- **What this task involves**
What is needed is an exact reproduction of the listing, without its pictures.

- **Exercise materials**
============

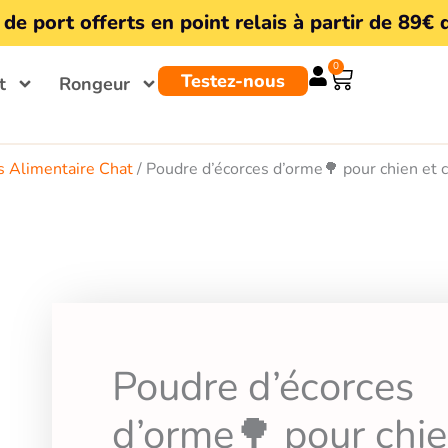
 de port offerts en point relais à partir de 89€ 
0
Panier
Testez-nous
t
Rongeur
 Alimentaire Chat
/ Poudre d’écorces d’orme🌳 pour chien et 
Poudre d’écorces
d’orme🌳 pour chi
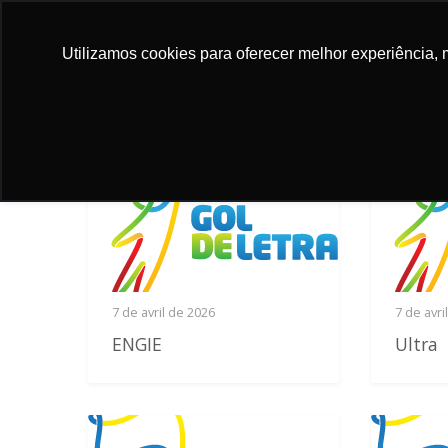
FAIRE
FA
UN
#5028 (SEM
U
Utilizamos cookies para oferecer melhor experiência, 
DON
TÍTULO)
D
7 de avril de 2026
7 de avri
ENGIE
Ultra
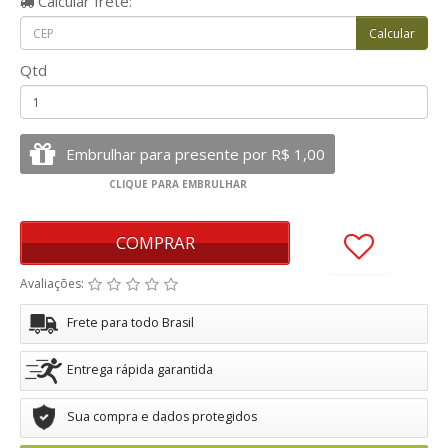
Calcular
frete:
Qtd
COMPRAR
Avaliações:
Frete para todo Brasil
Entrega rápida garantida
Sua compra e dados protegidos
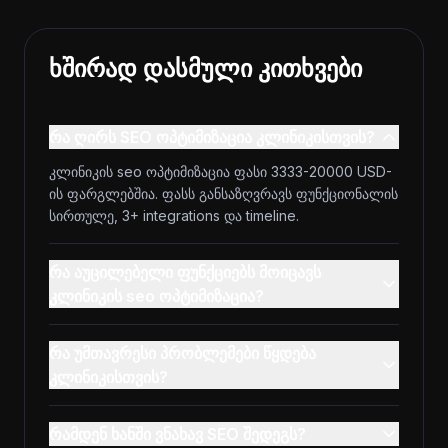
ხშირად დასმული კითხვები
რა ღირს SEO ოპტიმიზაცია კლინიკისთვის?
კლინიკის seo ოპტიმიზაცია ფასი 3333-20000 USD-
ის ფარგლებშია. ფასს განსაზღვრავს ფუნქციონალის
სირთულე, 3+ integrations და timeline.
რა აუცილებელი ფუნქციებს მოიცავს
კლინიკის seo ოპტიმიზაცია?
რა უმთავრესი პრობლემები წყდება
კლინიკისთვის?
რამდენ ხანში ვნახავ SEO შედეგს?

============

- **Response area**
 de port offerts en point relais à partir de 89€ 
0
Panier
Testez-nous
t
Rongeur
 Alimentaire Chat
/ Poudre d’écorces d’orme🌳 pour chien et 
Poudre d’écorces
d’orme🌳 pour chi
FAIRE
FA
UN
#5028 (SEM
U
Utilizamos cookies para oferecer melhor experiência, 
DON
TÍTULO)
D
7 de avril de 2026
7 de avri
ENGIE
Ultra
Calcular
frete:
Qtd
COMPRAR
Avaliações:
Frete para todo Brasil
Entrega rápida garantida
Sua compra e dados protegidos
ხშირად დასმული კითხვები
რა ღირს SEO ოპტიმიზაცია კლინიკისთვის?
კლინიკის seo ოპტიმიზაცია ფასი 3333-20000 USD-
ის ფარგლებშია. ფასს განსაზღვრავს ფუნქციონალის
სირთულე, 3+ integrations და timeline.
რა აუცილებელი ფუნქციებს მოიცავს
კლინიკის seo ოპტიმიზაცია?
რა უმთავრესი პრობლემები წყდება
კლინიკისთვის?
რამდენ ხანში ვნახავ SEO შედეგს?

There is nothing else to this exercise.